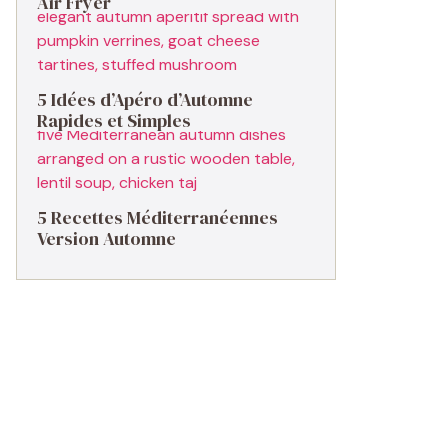
Air Fryer
5 Idées d’Apéro d’Automne
Rapides et Simples
5 Recettes Méditerranéennes
Version Automne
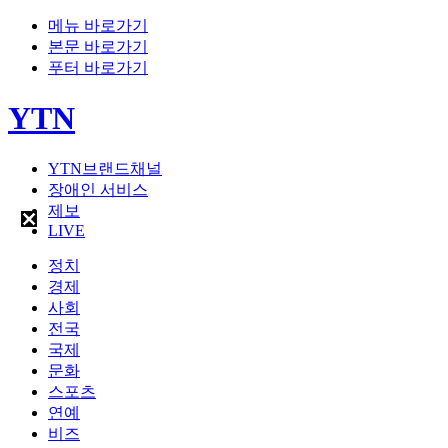
메뉴 바로가기
본문 바로가기
푸터 바로가기
YTN
YTN브랜드채널
장애인 서비스
제보
LIVE
정치
경제
사회
전국
국제
문화
스포츠
연예
비즈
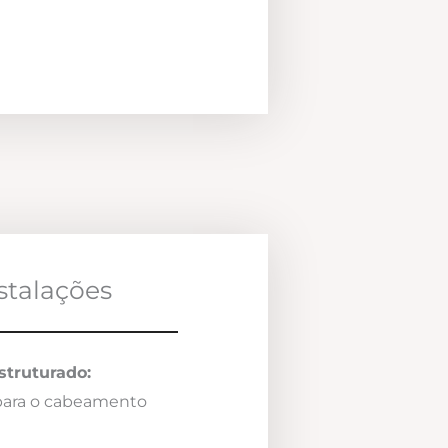
nstalações
truturado:
 para o cabeamento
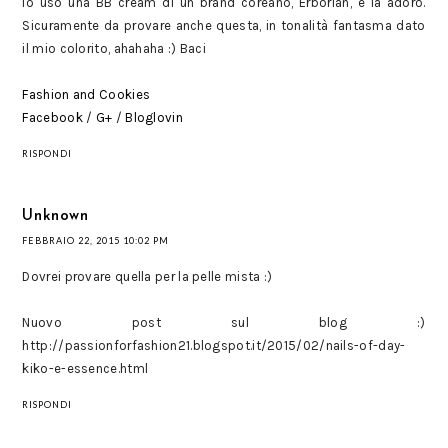
Io uso una BB cream di un brand coreano, Erborian, e la adoro.
Sicuramente da provare anche questa, in tonalità fantasma dato
il mio colorito, ahahaha :) Baci
Fashion and Cookies
Facebook
/
G+
/
Bloglovin
RISPONDI
Unknown
FEBBRAIO 22, 2015 10:02 PM
Dovrei provare quella per la pelle mista :)
Nuovo post sul blog :)
http://passionforfashion21.blogspot.it/2015/02/nails-of-day-
kiko-e-essence.html
RISPONDI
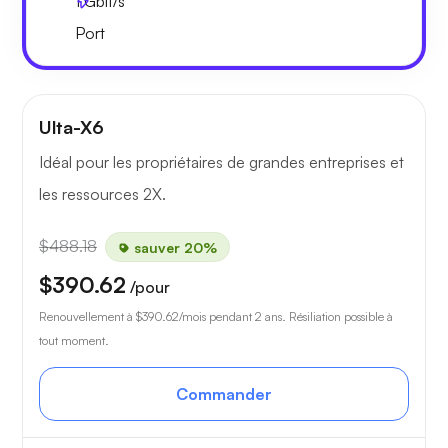
1
Gbit/s
Port
Ulta-X6
Idéal pour les propriétaires de grandes entreprises et
les ressources 2X.
$488.18
sauver 20%
$390.62
/pour
Renouvellement à
$390.62
/mois pendant 2 ans. Résiliation possible à
tout moment.
Commander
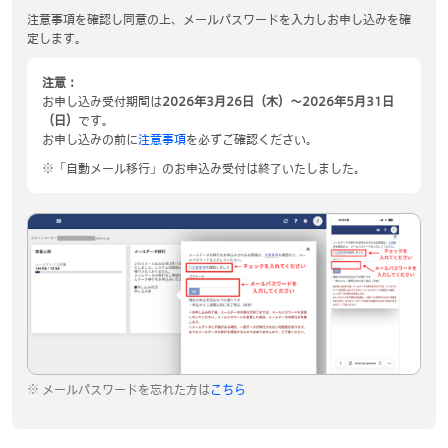
注意事項を確認し同意の上、メールパスワードを入力しお申し込みを確
定します。
注意：
お申し込み受付期間は
2026年3月26日（木）～2026年5月31日
（日）
です。
お申し込みの前に
注意事項
を必ずご確認ください。
※「自動メール移行」のお申込み受付は終了いたしました。
メールパスワードを忘れた方は
こちら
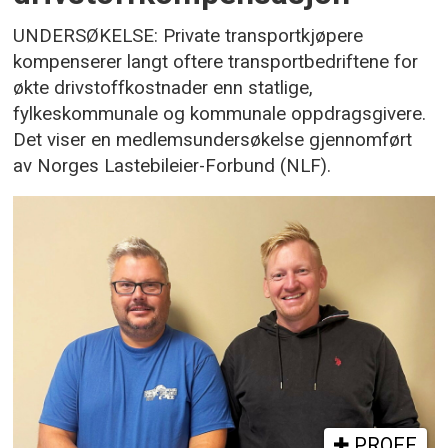
UNDERSØKELSE: Private transportkjøpere
kompenserer langt oftere transportbedriftene for
økte drivstoffkostnader enn statlige,
fylkeskommunale og kommunale oppdragsgivere.
Det viser en medlemsundersøkelse gjennomført
av Norges Lastebileier-Forbund (NLF).
PROFF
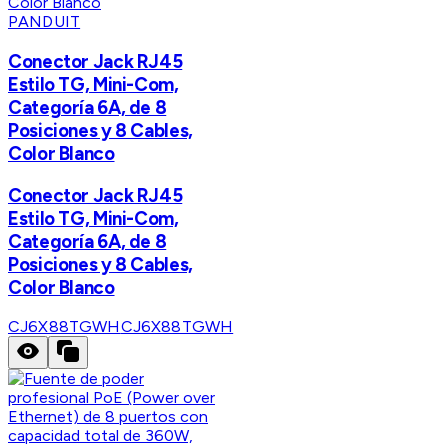
PANDUIT
Conector Jack RJ45
Estilo TG, Mini-Com,
Categoría 6A, de 8
Posiciones y 8 Cables,
Color Blanco
Conector Jack RJ45
Estilo TG, Mini-Com,
Categoría 6A, de 8
Posiciones y 8 Cables,
Color Blanco
CJ6X88TGWH
CJ6X88TGWH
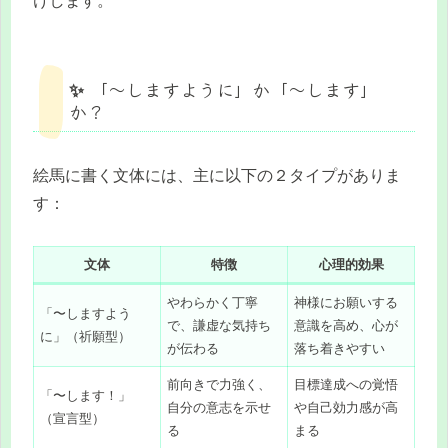
けします。
✨ 「〜しますように」か「〜します」
か？
絵馬に書く文体には、主に以下の２タイプがありま
す：
文体
特徴
心理的効果
やわらかく丁寧
神様にお願いする
「〜しますよう
で、謙虚な気持ち
意識を高め、心が
に」（祈願型）
が伝わる
落ち着きやすい
前向きで力強く、
目標達成への覚悟
「〜します！」
自分の意志を示せ
や自己効力感が高
（宣言型）
る
まる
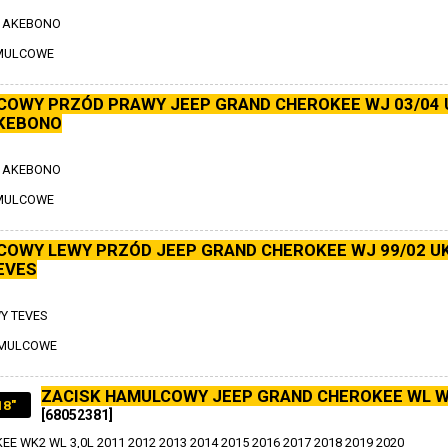
 AKEBONO
AMULCOWE
COWY PRZÓD PRAWY JEEP GRAND CHEROKEE WJ 03/04 
KEBONO
 AKEBONO
AMULCOWE
COWY LEWY PRZÓD JEEP GRAND CHEROKEE WJ 99/02 U
EVES
 TEVES
AMULCOWE
ZACISK HAMULCOWY JEEP GRAND CHEROKEE WL 
18"
[68052381]
E WK2 WL 3,0L 2011 2012 2013 2014 2015 2016 2017 2018 2019 2020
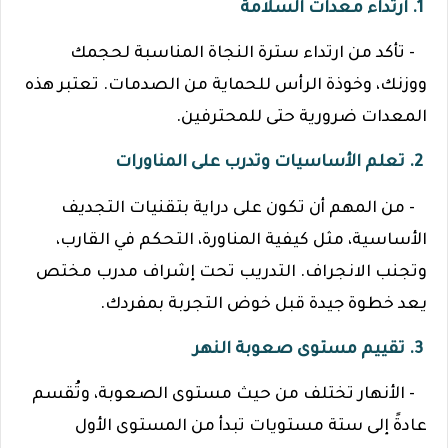
1. ارتداء معدات السلامة
- تأكد من ارتداء سترة النجاة المناسبة لحجمك
ووزنك، وخوذة الرأس للحماية من الصدمات. تعتبر هذه
المعدات ضرورية حتى للمحترفين.
2. تعلم الأساسيات وتدرب على المناورات
- من المهم أن تكون على دراية بتقنيات التجديف
الأساسية، مثل كيفية المناورة، التحكم في القارب،
وتجنب الانجراف. التدريب تحت إشراف مدرب مختص
يعد خطوة جيدة قبل خوض التجربة بمفردك.
3. تقييم مستوى صعوبة النهر
- الأنهار تختلف من حيث مستوى الصعوبة، وتُقسم
عادةً إلى ستة مستويات تبدأ من المستوى الأول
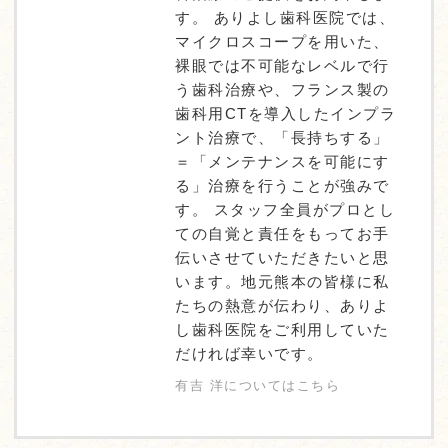
す。 ありよし歯科医院では、
マイクロスコープを用いた、
裸眼では不可能なレベルで行
う歯科治療や、フランス製の
歯科用CTを導入したインプラ
ント治療で、「長持ちする」
＝「メンテナンスを可能にす
る」治療を行うことが強みで
す。 スタッフ全員がプロとし
ての自覚と責任をもってお手
伝いさせていただきたいと思
います。地元熊本の皆様に私
たちの熱意が伝わり、ありよ
し歯科医院をご利用していた
だければ幸いです。
有吉 洋についてはこちら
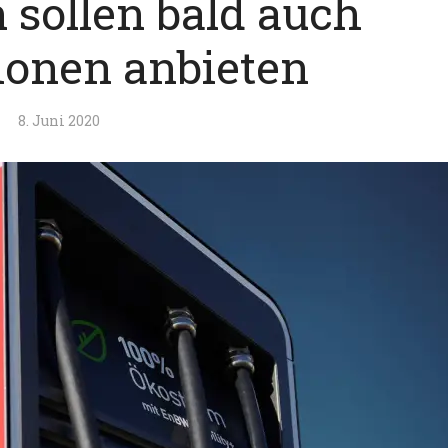
 sollen bald auch
ionen anbieten
8. Juni 2020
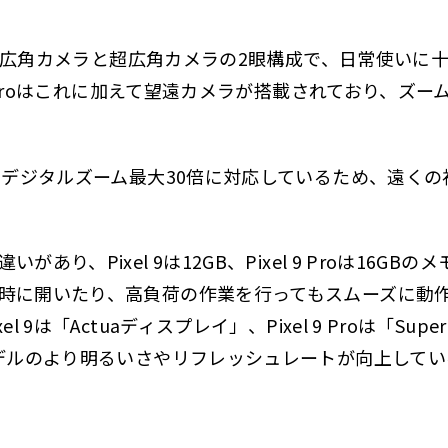
 9は広角カメラと超広角カメラの2眼構成で、日常使い
 9 Proはこれに加えて望遠カメラが搭載されており、ズ
倍、デジタルズーム最大30倍に対応しているため、遠く
あり、Pixel 9は12GB、Pixel 9 Proは16G
時に開いたり、高負荷の作業を行ってもスムーズに動
 9は「Actuaディスプレイ」、Pixel 9 Proは「Supe
モデルのより明るいさやリフレッシュレートが向上して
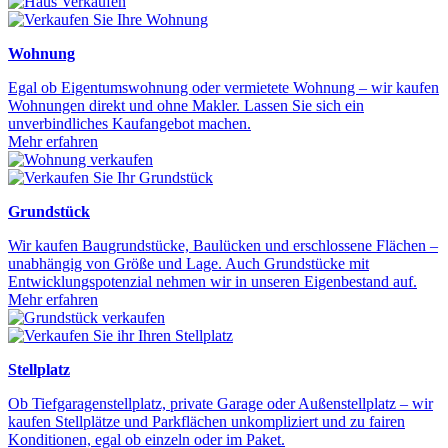
Wohnung
Egal ob Eigentumswohnung oder vermietete Wohnung – wir kaufen
Wohnungen direkt und ohne Makler. Lassen Sie sich ein
unverbindliches Kaufangebot machen.
Mehr erfahren
Grundstück
Wir kaufen Baugrundstücke, Baulücken und erschlossene Flächen –
unabhängig von Größe und Lage. Auch Grundstücke mit
Entwicklungspotenzial nehmen wir in unseren Eigenbestand auf.
Mehr erfahren
Stellplatz
Ob Tiefgaragenstellplatz, private Garage oder Außenstellplatz – wir
kaufen Stellplätze und Parkflächen unkompliziert und zu fairen
Konditionen, egal ob einzeln oder im Paket.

WORK REQUIRED
Make an exact copy of the data above, pictures excluded.

PROBLEM SOLUTION
Air Fryer
5 Idées d’Apéro d’Automne
Rapides et Simples
5 Recettes Méditerranéennes
Version Automne
메뉴 바로가기
본문 바로가기
푸터 바로가기
YTN
YTN브랜드채널
장애인 서비스
제보
LIVE
정치
경제
사회
전국
국제
문화
스포츠
연예
비즈
nstalações
truturado:
 para o cabeamento
Io uso una BB cream di un brand coreano, Erborian, e la adoro.
Sicuramente da provare anche questa, in tonalità fantasma dato
il mio colorito, ahahaha :) Baci
Fashion and Cookies
Facebook
/
G+
/
Bloglovin
RISPONDI
Unknown
FEBBRAIO 22, 2015 10:02 PM
Dovrei provare quella per la pelle mista :)
Nuovo post sul blog :)
http://passionforfashion21.blogspot.it/2015/02/nails-of-day-
kiko-e-essence.html
RISPONDI
1
Gbit/s
Port
Ulta-X6
Idéal pour les propriétaires de grandes entreprises et
les ressources 2X.
$488.18
sauver 20%
$390.62
/pour
Renouvellement à
$390.62
/mois pendant 2 ans. Résiliation possible à
tout moment.
Commander
注意事項を確認し同意の上、メールパスワードを入力しお申し込みを確
定します。
注意：
お申し込み受付期間は
2026年3月26日（木）～2026年5月31日
（日）
です。
お申し込みの前に
注意事項
を必ずご確認ください。
※「自動メール移行」のお申込み受付は終了いたしました。
メールパスワードを忘れた方は
こちら
UNDERSØKELSE: Private transportkjøpere
kompenserer langt oftere transportbedriftene for
økte drivstoffkostnader enn statlige,
fylkeskommunale og kommunale oppdragsgivere.
Det viser en medlemsundersøkelse gjennomført
av Norges Lastebileier-Forbund (NLF).
PROFF
PANDUIT
Conector Jack RJ45
Estilo TG, Mini-Com,
Categoría 6A, de 8
Posiciones y 8 Cables,
Color Blanco
Conector Jack RJ45
Estilo TG, Mini-Com,
Categoría 6A, de 8
Posiciones y 8 Cables,
Color Blanco
CJ6X88TGWH
CJ6X88TGWH
けします。
✨ 「〜しますように」か「〜します」
か？
絵馬に書く文体には、主に以下の２タイプがありま
す：
文体
特徴
心理的効果
やわらかく丁寧
神様にお願いする
「〜しますよう
で、謙虚な気持ち
意識を高め、心が
に」（祈願型）
が伝わる
落ち着きやすい
前向きで力強く、
目標達成への覚悟
「〜します！」
自分の意志を示せ
や自己効力感が高
（宣言型）
る
まる
 AKEBONO
AMULCOWE
COWY PRZÓD PRAWY JEEP GRAND CHEROKEE WJ 03/04 
KEBONO
 AKEBONO
AMULCOWE
COWY LEWY PRZÓD JEEP GRAND CHEROKEE WJ 99/02 U
EVES
 TEVES
AMULCOWE
ZACISK HAMULCOWY JEEP GRAND CHEROKEE WL 
18"
[68052381]
E WK2 WL 3,0L 2011 2012 2013 2014 2015 2016 2017 2018 2019 2020
1. ارتداء معدات السلامة
- تأكد من ارتداء سترة النجاة المناسبة لحجمك
ووزنك، وخوذة الرأس للحماية من الصدمات. تعتبر هذه
المعدات ضرورية حتى للمحترفين.
2. تعلم الأساسيات وتدرب على المناورات
- من المهم أن تكون على دراية بتقنيات التجديف
الأساسية، مثل كيفية المناورة، التحكم في القارب،
وتجنب الانجراف. التدريب تحت إشراف مدرب مختص
يعد خطوة جيدة قبل خوض التجربة بمفردك.
3. تقييم مستوى صعوبة النهر
- الأنهار تختلف من حيث مستوى الصعوبة، وتُقسم
عادةً إلى ستة مستويات تبدأ من المستوى الأول
す。 ありよし歯科医院では、
マイクロスコープを用いた、
裸眼では不可能なレベルで行
う歯科治療や、フランス製の
歯科用CTを導入したインプラ
ント治療で、「長持ちする」
＝「メンテナンスを可能にす
る」治療を行うことが強みで
す。 スタッフ全員がプロとし
ての自覚と責任をもってお手
伝いさせていただきたいと思
います。地元熊本の皆様に私
たちの熱意が伝わり、ありよ
し歯科医院をご利用していた
だければ幸いです。
有吉 洋についてはこちら
 sollen bald auch
ionen anbieten
8. Juni 2020
 9は広角カメラと超広角カメラの2眼構成で、日常使い
 9 Proはこれに加えて望遠カメラが搭載されており、ズ
倍、デジタルズーム最大30倍に対応しているため、遠く
あり、Pixel 9は12GB、Pixel 9 Proは16G
時に開いたり、高負荷の作業を行ってもスムーズに動
 9は「Actuaディスプレイ」、Pixel 9 Proは「Supe
モデルのより明るいさやリフレッシュレートが向上して
Wohnung
Egal ob Eigentumswohnung oder vermietete Wohnung – wir kaufen
Wohnungen direkt und ohne Makler. Lassen Sie sich ein
unverbindliches Kaufangebot machen.
Mehr erfahren
Grundstück
Wir kaufen Baugrundstücke, Baulücken und erschlossene Flächen –
unabhängig von Größe und Lage. Auch Grundstücke mit
Entwicklungspotenzial nehmen wir in unseren Eigenbestand auf.
Mehr erfahren
Stellplatz
Ob Tiefgaragenstellplatz, private Garage oder Außenstellplatz – wir
kaufen Stellplätze und Parkflächen unkompliziert und zu fairen
Konditionen, egal ob einzeln oder im Paket.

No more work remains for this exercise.